DESCRIPTION OF THE TASK: Narrow the data below down to the lines containing "customers".

EXTRACTED MATERIAL:
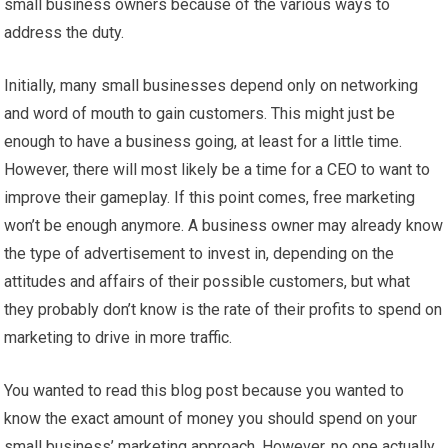
small business owners because of the various ways to
address the duty.
Initially, many small businesses depend only on networking
and word of mouth to gain customers. This might just be
enough to have a business going, at least for a little time.
However, there will most likely be a time for a CEO to want to
improve their gameplay. If this point comes, free marketing
won’t be enough anymore. A business owner may already know
the type of advertisement to invest in, depending on the
attitudes and affairs of their possible customers, but what
they probably don’t know is the rate of their profits to spend on
marketing to drive in more traffic.
You wanted to read this blog post because you wanted to
know the exact amount of money you should spend on your
small business’ marketing approach. However, no one actually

RESPONSE TO THIS TASK:
and word of mouth to gain customers. This might just be
attitudes and affairs of their possible customers, but what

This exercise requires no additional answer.